We have lived in the illusion of separation for many thousands of years, and it wasn't always this way.  Our distant ancestors knew about Oneness, they lived it.  And some indigenous peoples on the planet still live it today, although they are marginalized as primitive and immaterial.  Due to many factors too vast to explore here, the collective consciousness moved away from the truth and reached a tipping point toward separation - and we literally fell from the garden that was Oneness, that was Love.  We fell from a place of knowing that when one wins, we all win.  And we all lose together too.  We fell from sharing our food and resources, from making sure everyone's needs were met, from living in purposeful communities where all members were important and valuable.  We fell from a place of understanding that the Earth is us - when we act with disregard toward the planet, we destroy our very own selves.

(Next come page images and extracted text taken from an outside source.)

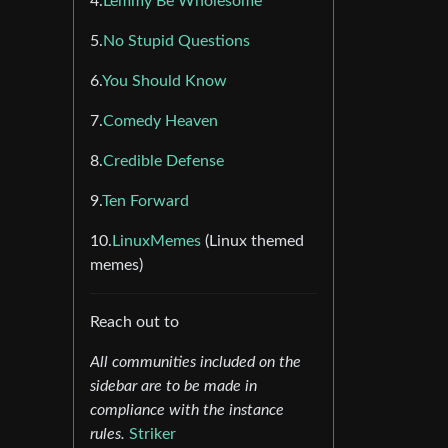
4.
Lemmy Be Wholesome
5.
No Stupid Questions
6.
You Should Know
7.
Comedy Heaven
8.
Credible Defense
9.
Ten Forward
10.
LinuxMemes
(Linux themed
memes)
Reach out to
All communities included on the
sidebar are to be made in
compliance with the instance
rules.
Striker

So, we fell into the illusion that we are all separate from one another and from the Earth and everything in it.  We have been wandering in the wilderness ever since...and I choose not to wander any more.  I choose to inhabit that part of the collective consciousness where Love resides.  And it does not mean ignoring anger or avarice; I simply create a different reality for myself.  In truth we each create our own unique world based on our deepest beliefs and truths.  It also doesn't mean trying to be perfect, for part of the human experience is the freedom to explore the beautiful contrast of the multitudinous ways of being.  The difference is that now when I 'check out', I do so by choice.  I consciously go unconscious.  And I find I am losing my affinity for unconsciousness. 

 Now, instead of reacting with anger to the guy who sped up on the freeway rather than letting me in, I remember he is me.  I have done this very same thing unconsciously.  Even if I haven't, I am certainly capable of an unkind act - we all are, it's our birthright, inherent in free will.  And that poor guy hasn't yet remembered that I am him; if he slowed and let me in, his heart would be much better for it.  The world would have become incrementally kinder in that moment.  So, as an initiated priestess, I will remember for both of us.  I will hold him in compassion rather than anger.  I will bless him on his way and say a silent prayer that he hears his heart whispering the right thing  to do next time.  I will hold a space for his remembering that every action, no matter how small or seemingly inconsequential, is vastly important not only for our own lives but for the collective as well, for we are OneI am choosing to hold the high watch, to take the high road, to stand for Love - for all.

To initiate.  To begin.  If the prophecies of generations of indigenous elders like the Maya are correct, this year marks the time when we are all initiating a path of return - to wholeness, to Oneness, to remembering.  To Love.